Wednesday, March 30, 2005

China appears to be increasingly committed to what are euphemistically referred to as "administrative measures" to address the growing contradictions of its dollar peg.
China's rising property prices pose a threat to the stability of Asia's second-largest economy and local officials who fail to take measures to rein in growth will be held to account, the country's highest ruling body said. . . .

``Local governments must put on the agenda the important task of stabilizing housing prices,'' said the State Council document, dated March 26. ``People in charge will be held responsible if there are no effective measures to prevent housing prices from rising too fast.''

Prices in Shanghai, China's biggest commercial city, surged 18 percent in the past year, according to the city government's property index. Shanghai's property prices are ``worthy of concern and attention,'' central bank Governor Zhou Xiaochuan said on March 9.

``Social stability is already at stake in some places such as Shanghai,'' said Qiu Zhicheng, analyst at Xiangcai Securities Co. in Shanghai. ``Wage earners cannot afford houses, and hatred toward richer property owners is growing.''

The State Council urged local governments to increase construction of cheaper homes for low-income families, make better use of idle land and slow the pace of housing demolitions to ease supply shortages.

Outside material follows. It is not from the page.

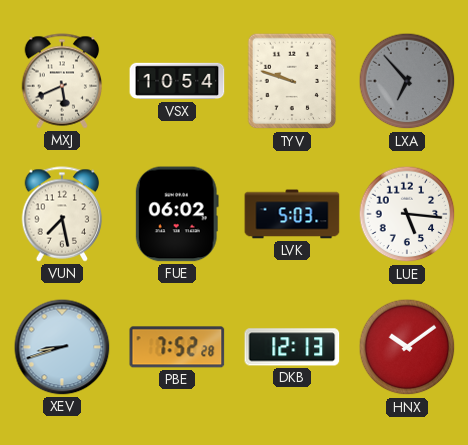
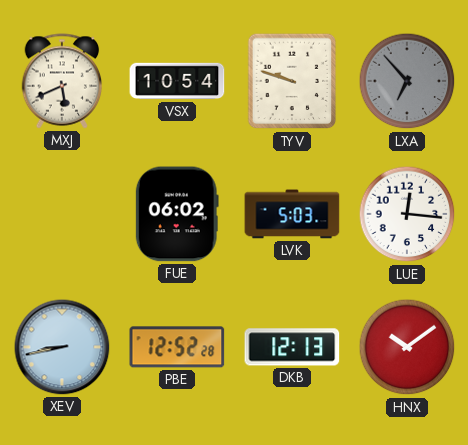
VUN: 7:28 -> none
LUE: 5:16 -> 12:16
XEV: 8:42 -> 8:43
PBE: 7:52 -> 12:52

The 16 banks operating in Shanghai yesterday agreed to stop making loans for homes that are being sold within a year of purchase to help cool speculation. The city government earlier this month imposed a 5.6 percent capital gains tax on such sales.
Another hike in Chinese interest rates has already been ruled out, as has a change in the dollar-renminbi exchange rate. As Brad Setser points out, clearly the Chinese want to spring a revaluation on the markets as a surprise rather than put out on open invitation for hot money speculation on their currency. And as a recent Business Week article points out, raising domestic interest rates only makes the task of sterilization more difficult. So administrative measures are looking like the only tool in the toolbox to hammer down runaway asset prices.